__Assignment__
Please transcribe exactly, and only, the lines of the data below between the line holding "Dine data og coo" and the line holding "Comedy • 5 sæsoner", inclusive.

Dataset entries
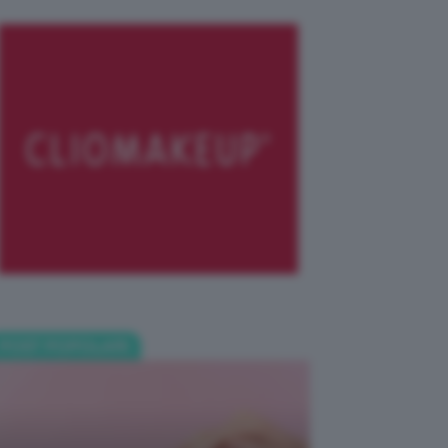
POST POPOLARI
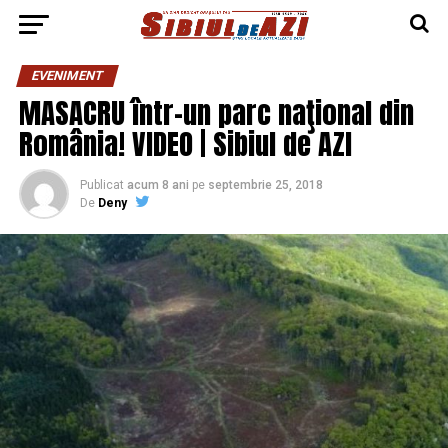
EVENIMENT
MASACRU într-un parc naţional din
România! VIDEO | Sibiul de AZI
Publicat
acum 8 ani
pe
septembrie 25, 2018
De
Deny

--

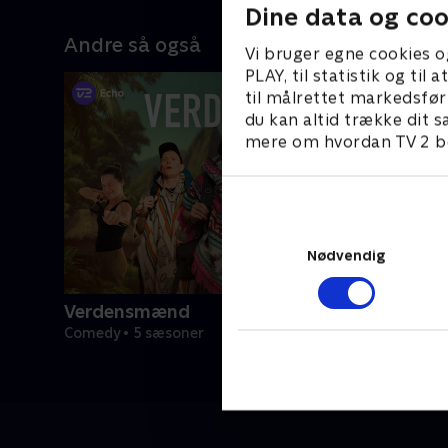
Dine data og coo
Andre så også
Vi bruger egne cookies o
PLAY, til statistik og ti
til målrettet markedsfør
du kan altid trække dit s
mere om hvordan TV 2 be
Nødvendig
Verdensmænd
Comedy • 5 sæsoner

---

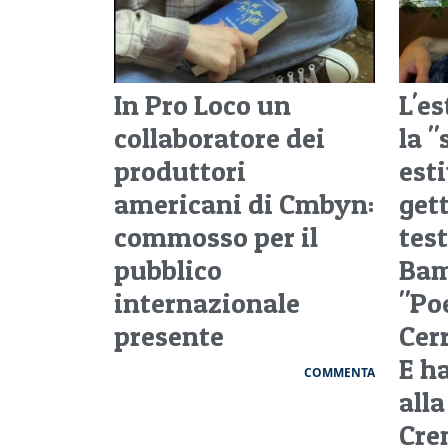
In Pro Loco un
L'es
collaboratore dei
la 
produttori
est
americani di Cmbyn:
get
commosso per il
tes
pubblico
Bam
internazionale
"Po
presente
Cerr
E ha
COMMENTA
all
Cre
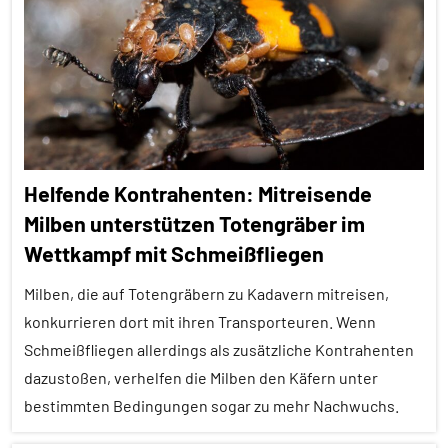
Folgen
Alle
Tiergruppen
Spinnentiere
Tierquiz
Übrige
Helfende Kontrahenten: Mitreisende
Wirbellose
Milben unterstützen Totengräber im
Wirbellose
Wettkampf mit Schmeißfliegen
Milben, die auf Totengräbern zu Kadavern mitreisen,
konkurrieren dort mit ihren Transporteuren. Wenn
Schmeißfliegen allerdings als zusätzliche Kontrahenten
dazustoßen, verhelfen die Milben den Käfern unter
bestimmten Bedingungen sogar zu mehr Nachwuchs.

__Answer to this problem__
Dine data og coo
Andre så også
Vi bruger egne cookies o
PLAY, til statistik og ti
til målrettet markedsfør
du kan altid trække dit s
mere om hvordan TV 2 be
Nødvendig
Verdensmænd
Comedy • 5 sæsoner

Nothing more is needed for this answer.